Ende der 1950er Jahre setzten erste Reformen ein. Sie zielten auf eine Demokratisierung des Zugangs zu den Hochschulen und auf eine Behebung des Mangels an Fachkräften ab. Sie sahen weiter vor, die Selektion auf später zu verschieben und die Sekundarstufe I in eine Gesamtschule umzuwandeln. Damit wäre die obligatorische Schule vereinheitlicht worden (sechs Jahre Primarstufe, drei Jahre breit gefächerter Unterricht für alle in der Oberstufe). Diese Projekte kamen aber nie über die Versuchsphase hinaus, ausser in Genf mit der Orientierungsstufe und im Tessin mit der scuola media unica. Trotzdem nahm die Einsicht zu, die verschiedenen Schultypen besser aufeinander abzustimmen und die Durchlässigkeit zu verbessern. Zu Beginn des 21. Jahrhunderts dauerte die Sekundarstufe I immer noch unterschiedlich lang und war je nach Kanton anders aufgebaut. Auf dieser Stufe wird die Verschiedenheit der Schulsysteme am deutlichsten sichtbar. Die Sekundarstufe I beginnt nach der vierten, fünften oder sechsten Klasse, dauert in den meisten Kantonen drei, manchmal aber auch vier oder fünf Jahre und umfasst zwei bis vier Abteilungen. Der Übergang zur Sekundarstufe II variiert ebenfalls. Mit dem 2009 in Kraft getretenen Konkordat HarmoS, das auf eine bessere Abstimmung der verschiedenen kantonalen Schulsysteme und der jeweiligen Bildungsstandards abzielte, wurde die Dauer der Sekundarstufe I auf drei Jahre festgelegt (vier im Tessin).
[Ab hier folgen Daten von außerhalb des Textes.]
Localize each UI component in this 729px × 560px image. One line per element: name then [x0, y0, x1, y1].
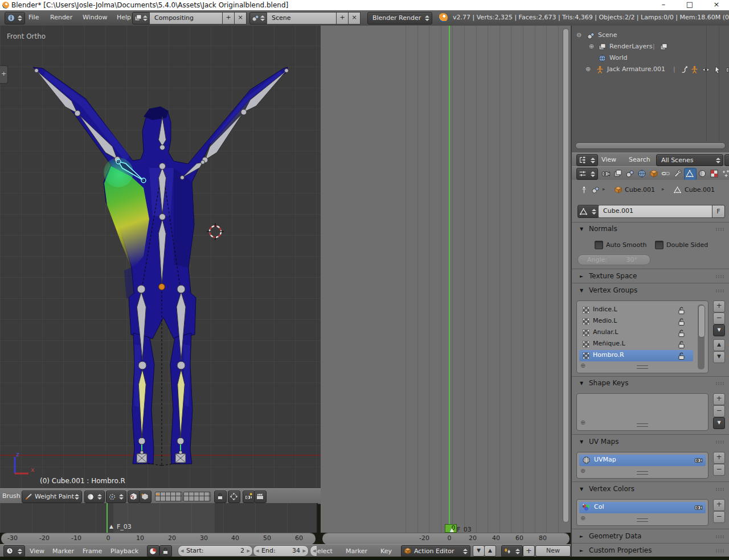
close-button[interactable]: × [708, 0, 725, 9]
vertex-colors-list[interactable]: Col ⊕ [576, 499, 708, 526]
dope-ruler[interactable]: -20 0 20 40 60 80 [322, 533, 570, 545]
uv-maps-list[interactable]: UVMap ⊕ [576, 452, 708, 479]
tab-texture[interactable] [708, 168, 720, 179]
tab-object-data[interactable] [684, 168, 697, 180]
fake-user-button[interactable]: F [712, 205, 725, 218]
tab-material[interactable] [697, 168, 708, 179]
uv-map-row-selected[interactable]: UVMap [579, 455, 706, 466]
add-vertex-color-button[interactable]: + [713, 499, 725, 511]
tab-scene[interactable] [624, 168, 636, 179]
delete-layout-button[interactable]: × [234, 12, 247, 24]
add-scene-button[interactable]: + [336, 12, 349, 24]
screen-layout-field[interactable]: Compositing [149, 12, 223, 24]
expand-icon[interactable]: ⊕ [589, 43, 594, 50]
panel-grip[interactable] [715, 440, 724, 444]
crumb-object[interactable]: Cube.001 [625, 186, 655, 193]
expand-icon[interactable]: ⊕ [585, 65, 591, 73]
filter-expand-icon[interactable]: ⊕ [580, 514, 585, 522]
panel-grip[interactable] [715, 382, 724, 385]
tab-object[interactable] [648, 168, 660, 179]
increment-icon[interactable]: ▸ [247, 547, 250, 554]
lock-camera-toggle[interactable] [214, 491, 227, 503]
start-frame-field[interactable]: ◂ Start: 2 ▸ [178, 545, 253, 557]
decrement-icon[interactable]: ◂ [313, 547, 316, 554]
panel-header-vertex-groups[interactable]: ▼ Vertex Groups [572, 286, 729, 296]
vertex-color-row-selected[interactable]: Col [579, 502, 706, 513]
outliner-menu-search[interactable]: Search [629, 156, 650, 163]
properties-editor[interactable]: ▸ Cube.001 ▸ Cube.001 Cube.001 F ▼ Norma… [572, 180, 729, 557]
vertex-group-row[interactable]: Indice.L [579, 304, 693, 316]
outliner-menu-view[interactable]: View [601, 156, 616, 163]
pose-icon[interactable] [680, 65, 689, 74]
add-uv-map-button[interactable]: + [713, 452, 725, 464]
menu-window[interactable]: Window [83, 14, 107, 21]
dope-menu-marker[interactable]: Marker [346, 547, 367, 555]
editor-type-properties-button[interactable] [576, 168, 598, 180]
collapse-icon[interactable]: ⊖ [576, 31, 581, 39]
vertex-group-row[interactable]: Medio.L [579, 316, 693, 327]
screen-layout-icon-button[interactable] [132, 12, 150, 24]
minimize-button[interactable]: – [655, 0, 672, 9]
lock-open-icon[interactable] [677, 352, 685, 360]
timeline-ruler[interactable]: -30 -20 -10 0 10 20 30 40 50 60 [1, 533, 316, 545]
angle-slider-disabled[interactable]: Angle: 30° [578, 254, 650, 265]
restore-button[interactable]: □ [681, 0, 698, 9]
renderlayer-toggle-icon[interactable] [660, 43, 668, 51]
dope-menu-key[interactable]: Key [380, 547, 392, 555]
vertex-group-row[interactable]: Anular.L [579, 327, 693, 339]
add-layout-button[interactable]: + [222, 12, 235, 24]
move-channel-up-button[interactable]: ▲ [484, 545, 496, 557]
scrollbar-thumb[interactable] [563, 28, 569, 522]
layers-group-2[interactable] [183, 492, 211, 501]
face-mask-toggle[interactable] [128, 491, 140, 503]
pivot-dropdown[interactable] [106, 491, 126, 503]
clipped-filter-button[interactable] [724, 154, 729, 166]
remove-vertex-color-button[interactable]: − [713, 511, 725, 523]
weight-paint-model[interactable] [0, 26, 321, 488]
tab-constraints[interactable] [660, 168, 671, 179]
remove-vertex-group-button[interactable]: − [713, 312, 725, 324]
layers-group-1[interactable] [155, 492, 182, 501]
resize-grip[interactable] [637, 423, 648, 427]
marker-triangle-icon[interactable]: ▲ [450, 527, 454, 533]
keying-set-dropdown[interactable] [501, 545, 523, 557]
render-camera-icon[interactable] [694, 456, 703, 464]
menu-render[interactable]: Render [50, 14, 72, 21]
lock-open-icon[interactable] [677, 329, 685, 337]
datablock-name-field[interactable]: Cube.001 [598, 205, 713, 218]
resize-grip[interactable] [637, 471, 648, 475]
visibility-eye-icon[interactable] [702, 65, 710, 74]
timeline-menu-playback[interactable]: Playback [110, 547, 138, 555]
vertex-group-specials-button[interactable]: ▼ [713, 324, 725, 336]
auto-smooth-checkbox[interactable] [595, 241, 603, 249]
shading-dropdown[interactable] [84, 491, 105, 503]
shape-key-specials-button[interactable]: ▼ [713, 417, 725, 429]
filter-expand-icon[interactable]: ⊕ [580, 419, 585, 426]
tab-render[interactable] [600, 168, 612, 179]
dope-vertical-scrollbar[interactable] [562, 28, 568, 522]
resize-grip[interactable] [637, 518, 648, 522]
panel-grip[interactable] [715, 535, 724, 538]
vertex-groups-list[interactable]: Indice.L Medio.L Anular.L Meñique.L Homb… [576, 300, 708, 373]
editor-type-timeline-button[interactable] [3, 545, 25, 557]
panel-header-custom-properties[interactable]: ► Custom Properties [572, 546, 729, 556]
opengl-render-image-button[interactable] [243, 491, 255, 503]
viewport-3d[interactable]: Front Ortho + [0, 26, 321, 488]
panel-header-texture-space[interactable]: ► Texture Space [572, 271, 729, 282]
add-shape-key-button[interactable]: + [713, 393, 725, 405]
render-engine-dropdown[interactable]: Blender Render [367, 12, 432, 24]
current-frame-line[interactable] [107, 503, 108, 533]
opengl-render-anim-button[interactable] [254, 491, 267, 503]
scene-field[interactable]: Scene [267, 12, 337, 24]
add-vertex-group-button[interactable]: + [713, 300, 725, 312]
remove-shape-key-button[interactable]: − [713, 405, 725, 417]
tab-particles[interactable] [720, 168, 729, 179]
armature-data-icon[interactable] [690, 65, 699, 74]
list-scrollbar[interactable] [698, 304, 705, 369]
panel-header-vertex-colors[interactable]: ▼ Vertex Colors [572, 484, 729, 495]
double-sided-checkbox[interactable] [655, 241, 664, 249]
editor-type-outliner-button[interactable] [576, 154, 598, 166]
panel-grip[interactable] [715, 289, 724, 293]
vertex-group-row[interactable]: Meñique.L [579, 339, 693, 350]
current-frame-line[interactable] [449, 26, 450, 525]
Streuung der Klassengrössen auf der Sekundarstufe l (Schuljahr 2000-2001)
Streuung der Klassengrössen auf der Sekundarstufe l (Schuljahr 2000-2001) […]

In der Didaktik und Pädagogik hingegen ging die Vereinheitlichung weiter. Die strikte Unterteilung in Fächer wurde aufgeweicht und durch den fächerübergreifenden Unterricht ersetzt. Die Lehrerbildung ist Sache der Kantone. In der Regel absolvieren die Lehrer nicht mehr eine auf einen bestimmten Schultypus ausgerichtete Ausbildung, sondern eine Ausbildung für den ganzen Bereich der Sekundarstufe I. Viel wurde auch in die konstante Weiterbildung der Lehrerschaft investiert. Trotzdem unterliegt die Sekundarstufe I einem dauerhaften Wandel aufgrund der gesamtschweizerischen Koordinationsmassnahmen und wegen der Anpassung des Bildungsangebots an die gesellschaftlichen Bedürfnisse. Dort, wo es noch Sekundarschulen gibt, werden sie als Schultypus mit erweiterten Anforderungen bezeichnet, die auf eine Maturitätsschule oder eine höher qualifizierende Berufsausbildung vorbereiten.

Quellen und Literatur

  • Volkswirtschafts-Lex. der Schweiz 3, [1889]-91, 11-51
  • HWSVw 3, 503-539
  • Lex. der Pädagogik, 3 Bde., hg. von H. Kleiner et al., 1950-52
  • Archiv für das schweiz. Unterrichtswesen 51, 1965-66
  • E. Egger, Das Schulwesen in der Schweiz, 1976
  • A. Veillon, Les origines des classes primaires supérieures vaudoises, 1978
  • Klassifikationsschema der Schulstatistik 1991/1992, 1992
  • Les indicateurs de l'enseignement en Suisse, 1993
  • R. Sauthier, L'enseignement secondaire en Suisse, 1995
  • Une école à la mesure des Alpes? Contribution à une histoire de l'enseignement secondaire, hg. von R. Favier et al., 2009
Weblinks

Zitiervorschlag

Marco Marcacci; Hans-Ulrich Grunder: "Sekundarschule", in: Historisches Lexikon der Schweiz (HLS), Version vom 20.09.2012, übersetzt aus dem Französischen. Online: https://hls-dhs-dss.ch/de/articles/010403/2012-09-20/, konsultiert am 18.04.2024.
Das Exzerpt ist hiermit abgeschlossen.